The team opens against the Gateway Grizzlies in Sauget, Illinois, on May 27, then it’s back and forth to Kentucky, Indiana, Ohio, Pennsylvania, New York and New Jersey.
“It gives you that little feel it’s us against everyone else,” pitcher Nick Economos said. “Everyone’s at their home stadiums and we’re just kind of bouncing around. I think it’s definitely something that can bring the team together, for sure.”
This is a trip that 31-year-old player-coach Gift Ngoepe, the first African-born player to play in the major leagues (with the Pirates and Blue Jays) won’t forget — he’s traveling with his wife and their 19-month-old child in the family SUV.
For bus driver Eric Desdiens, it’s a chance to make some extra cash on the longest trip in his three decades behind the wheel, each day punctuated by a call to his wife back home in Canada.

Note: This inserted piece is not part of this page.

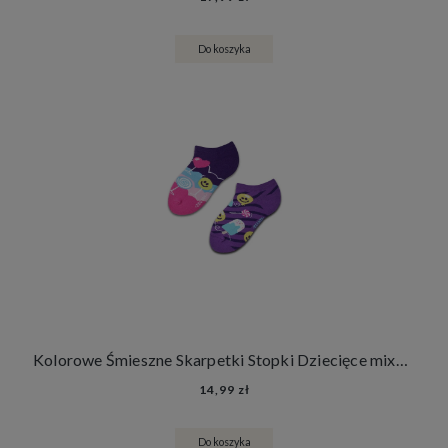
Do koszyka
Kolorowe Śmieszne Skarpetki Stopki Dziecięce mixTURY Słodkości Dla Dzieci Słodycze Lody Lizaki
14,99 zł
Do koszyka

For Nick Horvath, soon to be 25, it’s another chance after being released last year by the Orioles, and he’s psyched.
“I’ll kind of like it,” Horvath said. “I don’t have a car, I don’t have anything. I got my clothes, I got my baseball stuff. It’s just like a big long vacation, on a road trip playing baseball.
“I don’t think playing will ever get old. Just going out on a baseball field doesn’t get old, but maybe traveling, yeah. But at the same time this is what all of us wanted — to play ball.”
The season ends Sept. 12. If, or when Équipe Québec makes it back home to play before its fans is anybody’s guess. In the end, it doesn’t really seem to matter.
“We all missed a year, right?” Scalabrini said. “Most guys, you skip two years of your career professionally, you’re dead. I think we’ll have to remind each other that when it’s rough, when it’s the dog days of summer, potentially earlier than normal, remember what were you doing last year. You could be on your couch right now.
“The goal, and that’s what we’re kind of pushing, is let’s compete, let’s try to be in a position good enough to push for a potential playoff so when we get home it’ll be exciting for our fans.”